Riceviamo e pubblichiamo un intervento della presidente del centro polivalente di Ronciglione sul caso del gestore del bar che nei giorni scorsi si è barricato dentro l'esercizio.
- La vera storia del gestore del bar del Centro Polivalente di Ronciglione, Alberto Ibba, è un po’ diversa da quella che si racconta ed è presto detta.
Pochi anni fa capitò a Ronciglione questa persona, che ripeteva in continuazione di aver lavorato in grandi alberghi, in locali prestigiosi e di aver svolto lavori d’eccellenza.
Naturalmente non ha mai dimostrato in alcun modo i suoi trascorsi, che per quanto ci riguardano restano misteriosi.
In ogni caso aveva bisogno di aiuto, non avendo né lavoro, né famiglia e tanto meno un’abitazione stabile.
Aveva un atteggiamento gentile e disponibile e abbiamo cercato di dargli una mano, invitandolo a partecipare al bando pubblico per la gestione del bar del Centro, che non prevedeva grandi qualificazioni.
Le cose sono andate avanti per un po’, poi abbiamo cominciato a ricevere lamentele da parte dei soci frequentatori del bar, “Risponde male, tiene il bar poco fornito, scaccia la gente”, argomenti che ci sembravano pretestuosi e dettati da qualche antipatia personale.
Molti di noi l’hanno difeso, compresi l’assessore ai Servizi Sociali ed il sindaco.
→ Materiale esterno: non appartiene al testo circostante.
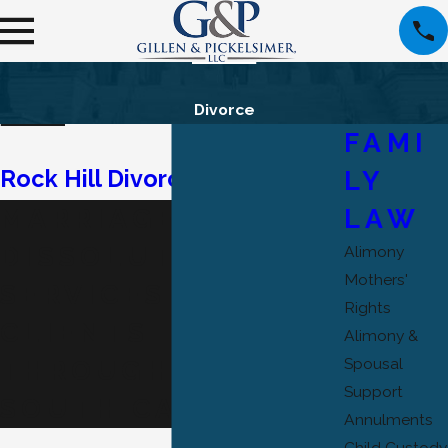
Divorce
FAMI
LY
Rock Hill Divorce Attorney
LAW
MARRIAGE
DISSOLUTION
Alimony
Mothers'
SERVICES FOR
Rights
CLIENTS
Alimony &
Spousal
THROUGHOUT
Support
SOUTH CAROLINA
Annulments
Child Custody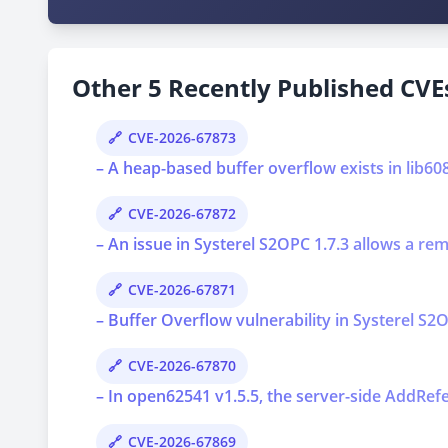
Other 5 Recently Published CVEs
CVE-2026-67873
– A heap-based buffer overflow exists in lib6
CVE-2026-67872
– An issue in Systerel S2OPC 1.7.3 allows a re
CVE-2026-67871
– Buffer Overflow vulnerability in Systerel S2O
CVE-2026-67870
– In open62541 v1.5.5, the server-side AddRef
CVE-2026-67869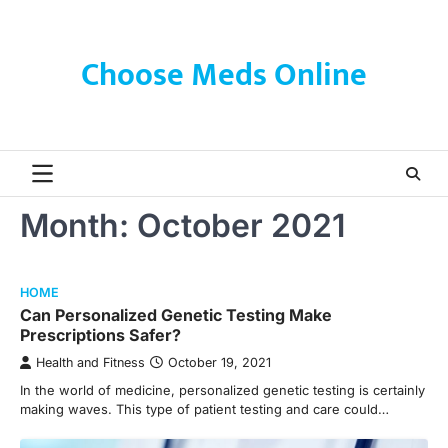
Skip
to
content
Choose Meds Online
Month:
October 2021
HOME
Can Personalized Genetic Testing Make
Prescriptions Safer?
Health and Fitness
October 19, 2021
In the world of medicine, personalized genetic testing is certainly
making waves. This type of patient testing and care could…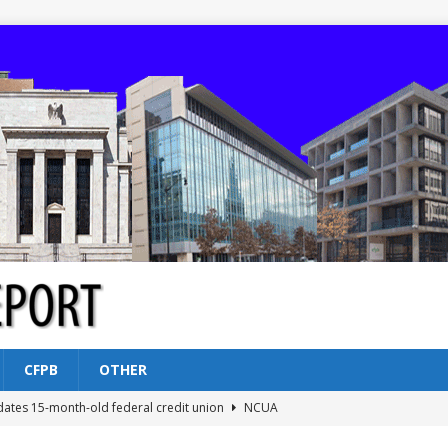
CFPB
OTHER
dates 15-month-old federal credit union
NCUA
Federal Reserve Banks seek info on $1.3T private direct lending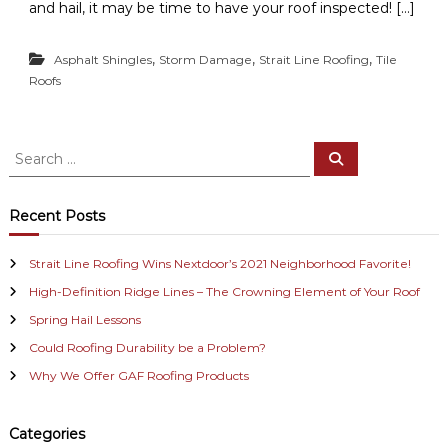
and hail, it may be time to have your roof inspected! […]
,
,
,
Asphalt Shingles
Storm Damage
Strait Line Roofing
Tile
Roofs
S
S
e
e
a
a
r
c
r
Recent Posts
h
c
h
Strait Line Roofing Wins Nextdoor’s 2021 Neighborhood Favorite!
f
High-Definition Ridge Lines – The Crowning Element of Your Roof
o
r
Spring Hail Lessons
:
Could Roofing Durability be a Problem?
Why We Offer GAF Roofing Products
Categories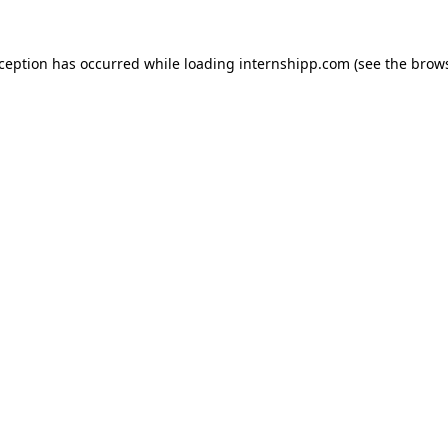
exception has occurred
while loading
internshipp.com
(see the brow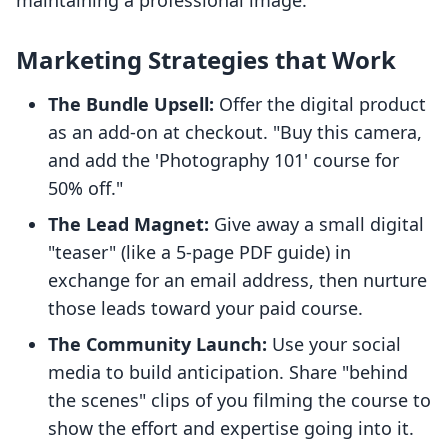
maintaining a professional image.
Marketing Strategies that Work
The Bundle Upsell:
Offer the digital product
as an add-on at checkout. "Buy this camera,
and add the 'Photography 101' course for
50% off."
The Lead Magnet:
Give away a small digital
"teaser" (like a 5-page PDF guide) in
exchange for an email address, then nurture
those leads toward your paid course.
The Community Launch:
Use your social
media to build anticipation. Share "behind
the scenes" clips of you filming the course to
show the effort and expertise going into it.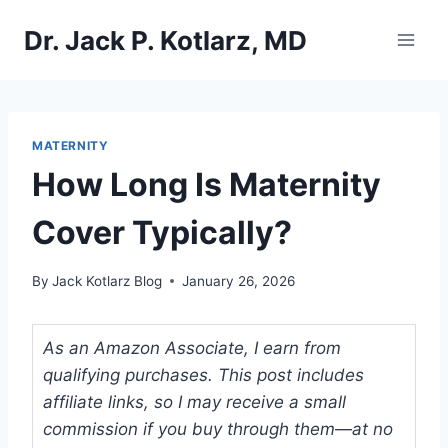
Skip
Dr. Jack P. Kotlarz, MD
to
content
MATERNITY
How Long Is Maternity
Cover Typically?
By
Jack Kotlarz Blog
January 26, 2026
As an Amazon Associate, I earn from
qualifying purchases. This post includes
affiliate links, so I may receive a small
commission if you buy through them—at no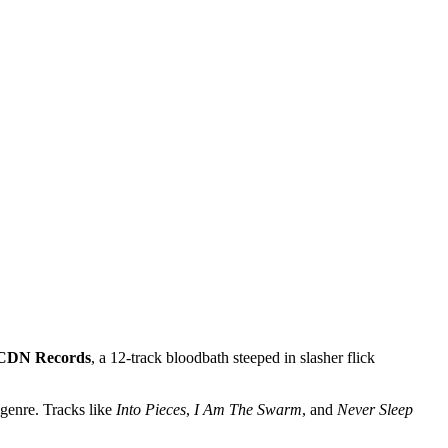
CDN Records
, a 12-track bloodbath steeped in slasher flick
 genre. Tracks like
Into Pieces
,
I Am The Swarm
, and
Never Sleep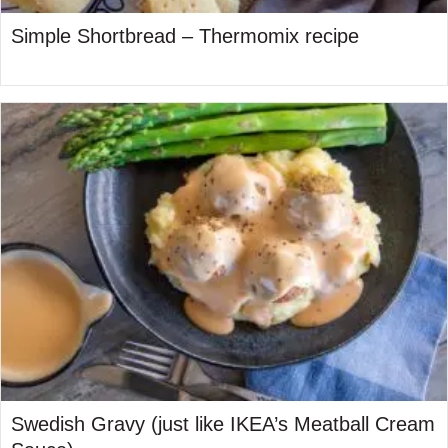
Simple Shortbread – Thermomix recipe
Swedish Gravy (just like IKEA’s Meatball Cream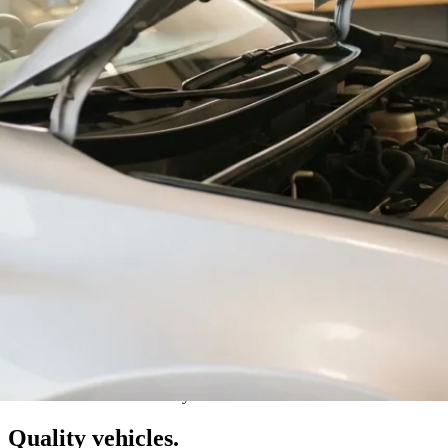
Val Caron · Greater Sudbury
Quality vehicles.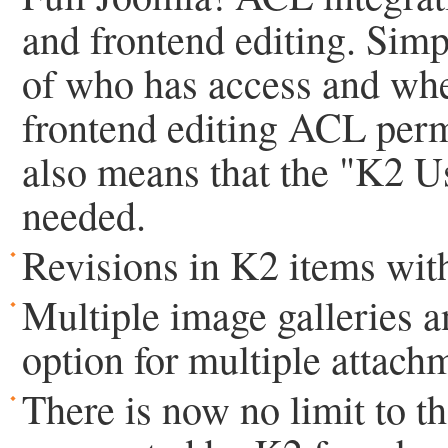
and frontend editing. Simp
of who has access and whe
frontend editing ACL perm
also means that the "K2 U
needed.
Revisions in K2 items wit
Multiple image galleries 
option for multiple attachm
There is now no limit to t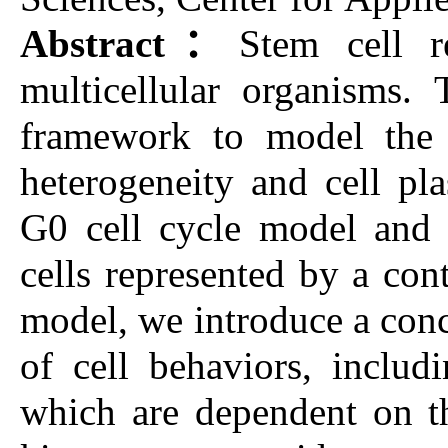
Abstract：
Stem cell r
multicellular organisms.
framework to model the 
heterogeneity and cell pla
G0 cell cycle model and i
cells represented by a con
model, we introduce a conce
of cell behaviors, includi
which are dependent on th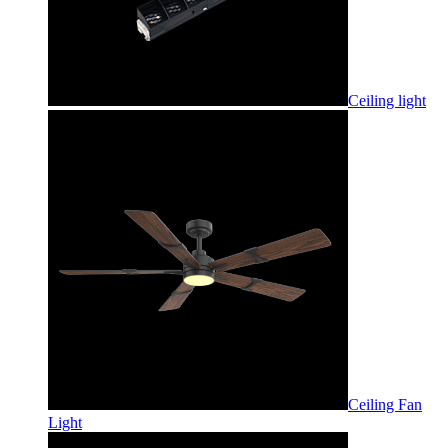
Ceiling light
Ceiling Fan
Light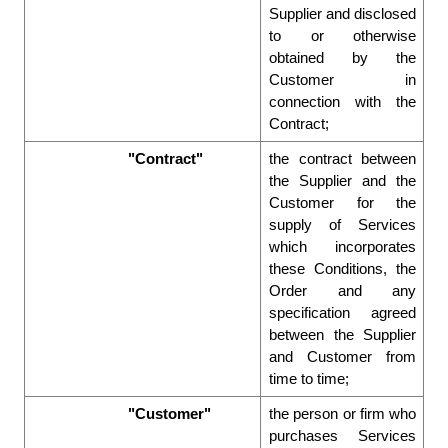
Supplier and disclosed 
to or otherwise 
obtained by the 
Customer in 
connection with the 
Contract;  
"Contract"
the contract between 
the Supplier and the 
Customer for the 
supply of Services 
which incorporates 
these Conditions, the 
Order and any 
specification agreed 
between the Supplier 
and Customer from 
time to time; 
"Customer"
the person or firm who 
purchases Services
E’ passato un anno, gli è stato rinnovata la gestione del bar per un altro anno. Intanto ci siamo accorti che il Centro era sempre meno frequentato, fino a diventare quasi deserto.
Le lamentele contro il gestore erano aumentate fino a causare l’abbandono del Centro.
Alcuni mesi fa il signor Ibba ci invia una lettera nella quale afferma che non verserà più la quota prevista sul bando, perché, afferma, le entrate non glielo consentono.
Alla fine del secondo anno di gestione, il 14 settembre, gli viene inviata una lettera, nella quale gli si ricorda che la gestione del bar va messa di nuovo a bando pubblico, che occorre svolgere dei lavori di straordinaria manutenzione e che il Centro resterà chiuso per tre giorni (18-19-20 settembre), fino alle elezioni del direttivo del Centro, da tenersi il 21.
Nel frattempo il suo atteggiamento è cambiato completamente: manda a quel paese chiunque lo contraddica.
E si arriva al 17 sera: il signor Ibba, preso da ispirazione improvvisa (più probabilmente su suggerimento interessato di qualcuno), si barrica dentro il Centro, impedisce l’esecuzione dei lavori di manutenzione, boicotta le elezioni del direttivo e, cosa molto più grave, tiene in condizioni non operative la centralina del telesoccorso Beghelli (posizionata nel Centro), che collega circa 180 persone.
Intervengono il sindaco e i carabinieri, cercando di farlo ragionare, inutilmente. Come c’era da aspettarsi, la vicenda è fatta segno di strumentalizzazioni scandalistiche, qualche giornale ne parla e ne riparla, non certo per difendere il signor Ibba, ma per montare il caso e influenzare le elezioni.
Per concludere, è evidente che il gestore di bar non è più un posto per il signor Ibba: se ha bisogno di aiuto il Comune potrà intervenire, come sempre fa in questi casi, ma per il bene di tutti, suo compreso, deve lasciare il posto a chi vincerà il prossimo bando pubblico.